Daniel Edward Huntington, Richter-Wimberley PS, 422 W. Riverside Ave. Ste. 1300, Spokane, WA, Valerie Davis McOmie, Attorney at Law, 4549 Nw Aspen St., Camas, WA, for Amicus Curiae on behalf of Washington State Association for Justice Foundation.

MADSEN, J.

196 Wash.2d 633

¶1 Todd McLaughlin was riding his bicycle on a Seattle street when the door of a parked vehicle opened right into him. McLaughlin fell, suffered injuries, and sought insurance coverage for various losses, including his medical expenses.

¶2 McLaughlin's insurance policy covered those expenses if McLaughlin was a "pedestrian" at the time of the accident. Clerk's Papers (CP) at 39. McLaughlin argues that a bicyclist is a pedestrian, relying on the definition of "pedestrian" found in the Washington laws governing casualty insurance. RCW 48.22.005(11).

¶3 McLaughlin used to live in California and bought his automobile insurance policy there. That policy included medical payments, or MedPay coverage, which is similar to the personal injury protection (PIP) coverage that is required

196 Wash.2d 634

under Washington law.1 The salient question in this case, however, is the meaning of the undefined term "pedestrian" in McLaughlin's insurance policy. As explained below, under the terms of McLaughlin's insurance policy he was covered for medical payments, in the amount designated in the policy, for his bicycle-car accident if he qualified as a "pedestrian." Accordingly, the question for this court is whether the undefined term "pedestrian" in McLaughlin's automobile insurance policy includes bicyclists.

476 P.3d 1034

¶4 On this question the trial court ruled that the answer is no, reasoning that the plain, ordinary meaning of "pedestrian" excludes bicyclists. The Court of Appeals affirmed but relied largely on its view that the Washington statute defining pedestrian for purposes of casualty insurance, RCW 48.22.005(11) (discussed below), excludes bicyclists. McLaughlin v. Travelers Commercial Ins. Co. , 9 Wash. App. 2d 675, 680-82, 446 P.3d 654 (2019).

¶5 For the reasons discussed below, we disagree, reverse the Court of Appeals, and remand for further proceedings.

FACTS

¶6 McLaughlin was riding his bicycle near downtown Seattle when a motorist opened the door of his parked vehicle and hit McLaughlin. As a result, McLaughlin alleges that he "incurred tens of thousands of dollars in medical expenses." CP at 198.
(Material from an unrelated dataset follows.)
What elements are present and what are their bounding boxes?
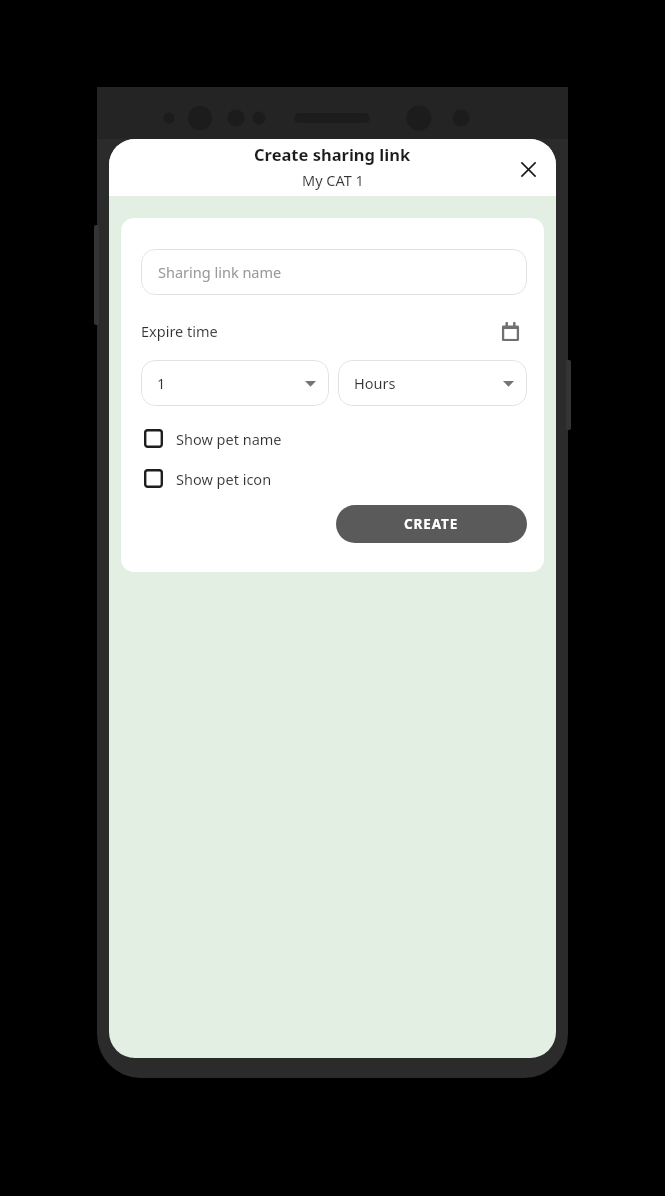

¶7 At the time of the incident, McLaughlin was insured by Travelers Commercial Insurance Company. Travelers had issued McLaughlin an automobile policy in California, where McLaughlin had lived just before his move to Washington.

196 Wash.2d 635

The policy included MedPay coverage under which Travelers agreed to pay up to $5,000 worth of medical expenses incurred by an "insured." CP at 17-18, 39. The policy defined "insured" in part as "You ... as a pedestrian when struck by [ ] a motor vehicle ." CP at 39 (emphasis added). The policy did not define "pedestrian."

¶8 Shortly after the accident, McLaughlin filed a claim with Travelers. Travelers denied coverage because McLaughlin was not a "pedestrian" under the policy. CP at 64-65. Travelers quoted definitions of "pedestrian" purportedly from the Washington and California vehicle codes, both of which explicitly exclude bicyclists. Id. (purportedly quoting CAL. VEH. CODE § 467 ; apparently quoting from RCW 47.04.010(23) ).
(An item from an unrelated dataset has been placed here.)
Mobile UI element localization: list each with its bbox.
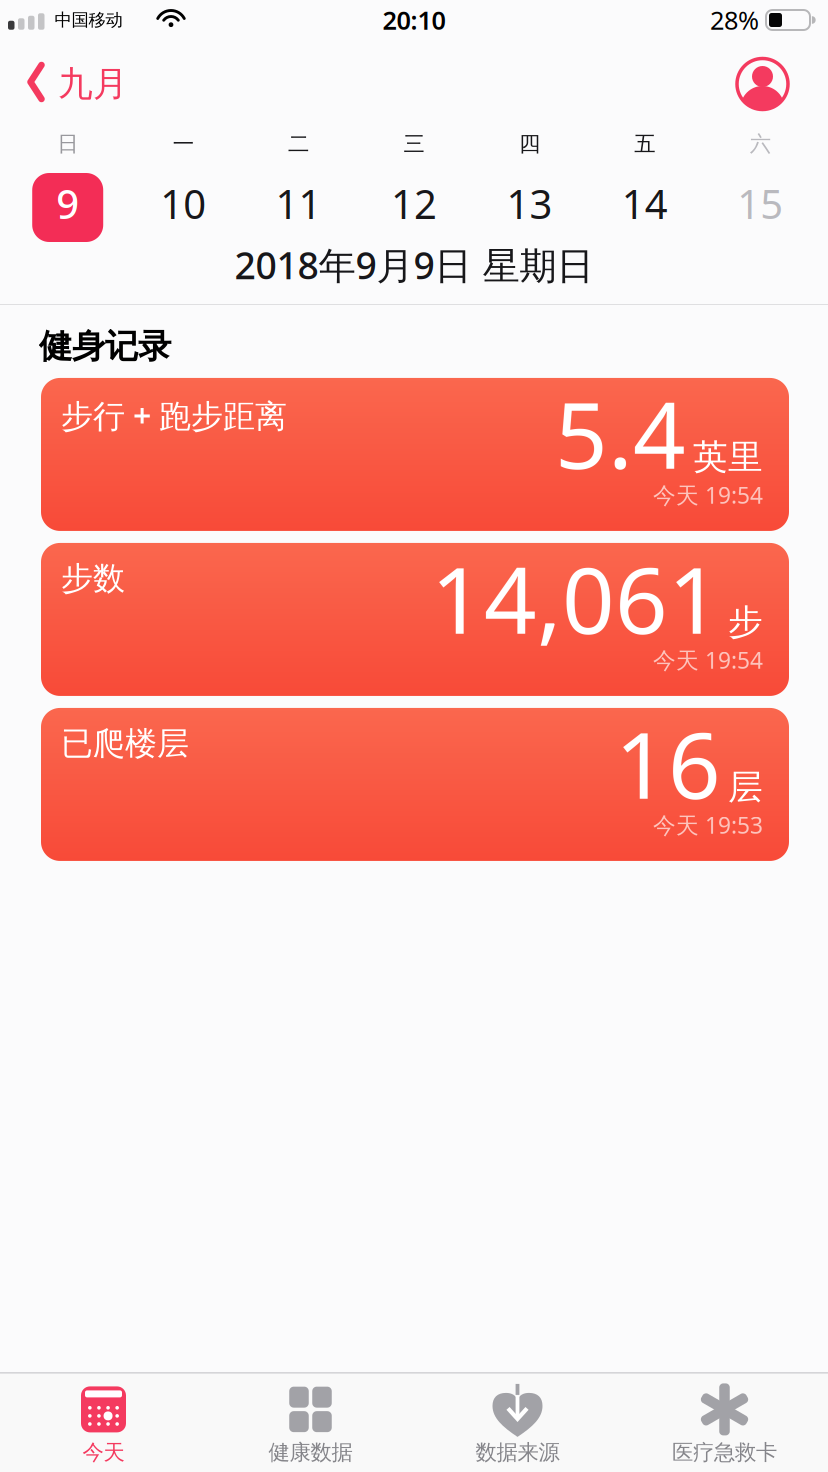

¶9 McLaughlin asked Travelers to reconsider, but Travelers stuck with its original decision. McLaughlin then notified the Washington State Office of the Insurance Commissioner that he planned to sue Travelers and again attempted to resolve the dispute without a lawsuit. Travelers adhered to its original position.
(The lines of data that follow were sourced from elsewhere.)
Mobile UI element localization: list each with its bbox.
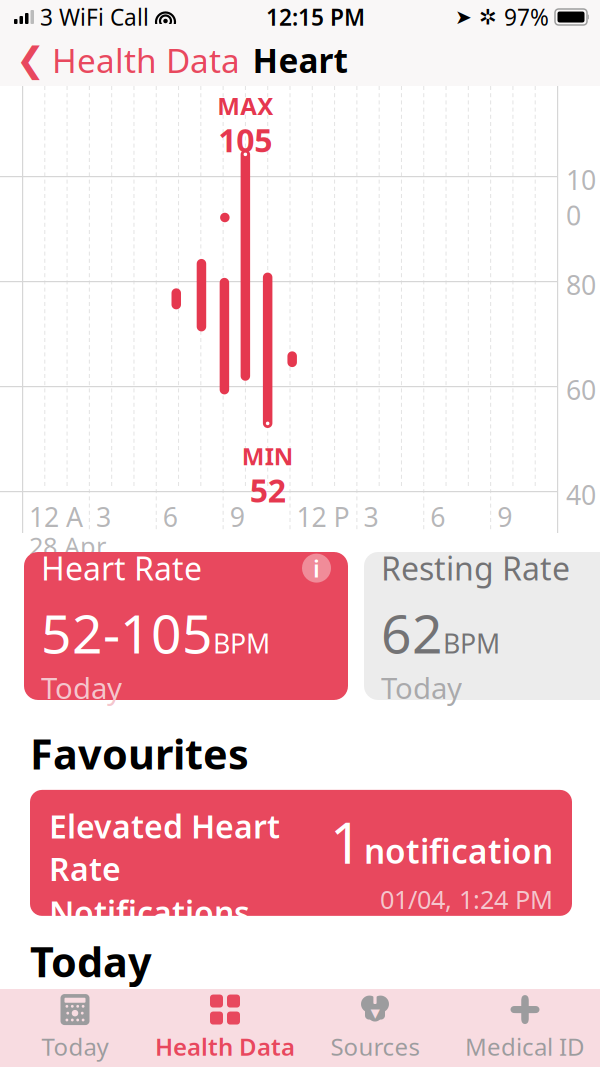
- staticText: 62: [381, 597, 443, 668]
- staticText: i: [313, 552, 320, 584]
- staticText: 80: [566, 267, 596, 302]
- button[interactable]: Heart Rate: [24, 552, 348, 700]
- staticText: 6: [430, 499, 445, 534]
- staticText: Today: [41, 668, 122, 707]
- staticText: 9: [497, 499, 512, 534]
- staticText: 12 P: [296, 499, 350, 534]
- staticText: Medical ID: [465, 1031, 585, 1062]
- staticText: 12:15 PM: [266, 2, 365, 32]
- staticText: 01/04, 1:24 PM: [380, 882, 553, 916]
- staticText: 12 A: [29, 499, 83, 534]
- staticText: Heart Rate: [41, 547, 202, 589]
- button[interactable]: Resting Rate: [364, 552, 600, 700]
- staticText: Today: [381, 668, 462, 707]
- staticText: 3: [363, 499, 378, 534]
- staticText: MIN: [242, 440, 294, 472]
- staticText: 52: [250, 469, 286, 511]
- staticText: BPM: [213, 625, 270, 661]
- button[interactable]: Elevated Heart Rate: [30, 790, 572, 916]
- staticText: 60: [566, 372, 596, 407]
- staticText: ➤: [455, 6, 472, 28]
- staticText: 97%: [504, 2, 555, 32]
- staticText: ✲: [472, 5, 504, 29]
- staticText: ▾: [370, 1002, 380, 1023]
- staticText: 6: [163, 499, 178, 534]
- staticText: Favourites: [30, 726, 249, 781]
- staticText: Sources: [330, 1031, 420, 1062]
- staticText: Elevated Heart Rate: [49, 805, 280, 890]
- staticText: 1: [330, 805, 362, 879]
- staticText: 100: [566, 162, 596, 233]
- staticText: notification: [364, 829, 553, 873]
- staticText: BPM: [443, 625, 500, 661]
- staticText: 3 WiFi Call: [34, 2, 155, 32]
- staticText: 52-105: [41, 597, 213, 668]
- staticText: 40: [566, 477, 596, 512]
- staticText: Notifications: [49, 891, 250, 933]
- staticText: 9: [230, 499, 245, 534]
- button[interactable]: ❮: [0, 30, 240, 90]
- staticText: Today: [30, 934, 152, 989]
- staticText: Health Data: [52, 38, 240, 82]
- staticText: Health Data: [155, 1031, 295, 1062]
- button[interactable]: Health Data: [150, 989, 300, 1067]
- button[interactable]: ▾: [300, 989, 450, 1067]
- staticText: Resting Rate: [381, 547, 570, 589]
- staticText: MAX: [217, 90, 273, 122]
- staticText: ❮: [16, 40, 45, 80]
- staticText: 3: [96, 499, 111, 534]
- staticText: Heart: [252, 38, 348, 82]
- staticText: 105: [218, 119, 272, 161]
- button[interactable]: Today: [0, 989, 150, 1067]
- button[interactable]: Medical ID: [450, 989, 600, 1067]
- staticText: 28 Apr: [29, 529, 106, 563]
- staticText: Today: [42, 1031, 108, 1062]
¶10 McLaughlin sued Travelers for, among other claims, breach of contract. The parties stipulated to certain facts and filed cross motions for partial summary judgment on a single legal issue: "[W]hether [Travelers] breached its insurance contract when it denied coverage to [McLaughlin] for Medical Payments on grounds that [McLaughlin] was not injured as a ‘pedestrian.’ " CP at 11.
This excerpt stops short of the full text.